Even for a 126-year-old house, the Queen Anne at 1104 Michigan Avenue in Evanston, which is listed with Berkshire Hathaway HomeServices Chicago for $1.95 million, has been through a lot. Nineteenth-century milliner C. Marion Hotchkin and his wife, Emma Palmer Hotchkin, reportedly were the first to take up residence in the 6,000-square-foot manse. Furniture company heir John M. Smyth and his wife, Ethel Walsh Smyth, have called it home, too — and so did Kevin Costner’s character in the 2002 supernatural thriller Dragonfly.

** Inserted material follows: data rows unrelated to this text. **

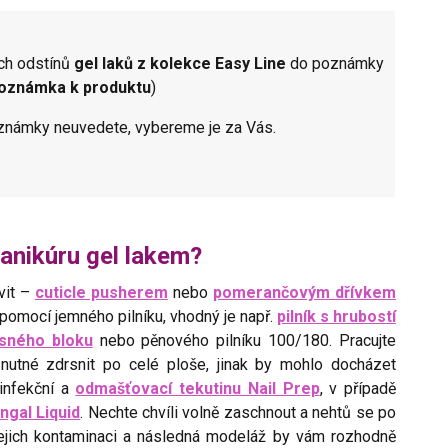
ch odstínů
gel laků z kolekce Easy Line
do poznámky
/poznámka k produktu
)
oznámky neuvedete, vybereme je za Vás.
manikúru gel lakem?
vit –
cuticle pusherem
nebo
pomerančovým dřívkem
u pomocí jemného pilníku, vhodný je např.
pilník s hrubostí
sného bloku
nebo pěnového pilníku 100/180. Pracujte
e nutné zdrsnit po celé ploše, jinak by mohlo docházet
zinfekční a
odmašťovací tekutinu Nail Prep
, v případě
ngal Liquid
. Nechte chvíli volně zaschnout a nehtů se po
jejich kontaminaci a následná modeláž by vám rozhodně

Three years before that, though, the Evanston landmark caught fire. No one was hurt, but the home itself suffered significant damage. “Firefighters doused the flames and then struggled for 10 hours to keep the fire from reigniting as they hauled antiques from the home, put tarps in place to protect what they could not remove, and tried to prevent thousands of gallons of water from pooling on expensive hardwood floors,” the Tribune reported at the time. The third floor saw the worst of the flames, though there was water and smoke damage throughout. Over the course of the next 16 months, the owners painstakingly restored the Victorian. “Everything has been beautifully preserved and updated in the home,” says listing broker Sally Mabadi.

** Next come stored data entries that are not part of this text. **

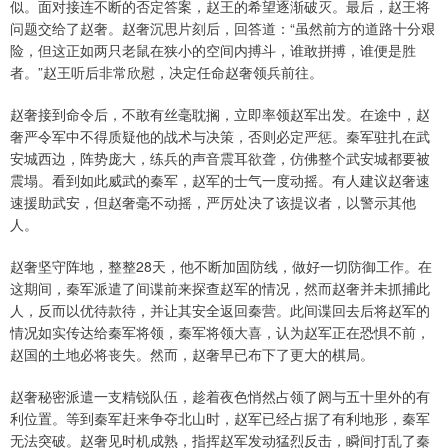
似。面对接连不断的否定答案，赵王的希望逐渐破灭。最后，赵王将
问题交给了赵奢。赵奢沉思片刻后，回答道：“虽然前方的道路十分艰
险，但这正如两只老鼠在狭小的空间内搏斗，谁敢拼搏，谁便是胜
者。”赵王听后非常欣慰，决定任命赵奢领兵前往。
赵奢接到命令后，不敢有丝毫耽搁，立即率领赵军出发。在途中，赵
奢严令军中不得质疑他的战术与决策，否则必定严惩。秦军驻扎在武
安城西边，阵势庞大，练兵的声音震耳欲聋，仿佛整个武安城都要被
震塌。看到如此威武的秦军，赵军的士气一度动摇。有人建议赵奢速
速援助武安，但赵奢毫不动摇，严厉处决了该提议者，以警示其他
人。
赵奢坚守阵地，整整28天，他不断加固防线，做好一切防御工作。在
这期间，秦军派遣了间谍前来探查赵军的情况，然而赵奢并未抓捕此
人，反而以优待款待，并让其安全返回秦营。此间谍回去后将赵军的
情况如实传达给秦军将领，秦军将领大喜，认为赵军正在恐惧不前，
赵国的土地必将丧失。然而，赵奢早已布下了更大的棋局。
赵奢秘密派遣一支精锐队伍，趁着夜色悄然占领了阏与五十里外的有
利位置。等到秦军赶来争夺北山时，赵军已经占据了有利地形，秦军
无法突破。赵奢见时机成熟，指挥赵军发动猛烈反击，瞬间打乱了秦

The house, which earned a preservation award in 2005, features a heated sunroom off a dining room with a coffered ceiling, and a mahogany-paneled family room. Look closely at that paneling and you’ll spot a hinge: A secret door hides the original cast-iron safe. The primary suite — one of six bedrooms, with another three in a separate coach house — takes up half the second floor. It includes a bathroom with a fireplace and freestanding tub, a window-filled exercise room, and a large main room with a reading alcove tucked into the house’s turret. You can find such useful crannies all over the house: There’s an office nook off the kitchen where ice used to get delivered, and a small round room at the top of the tower. “It’s just the coolest,” says Mabadi. “I don’t even know how you make windows that curve.”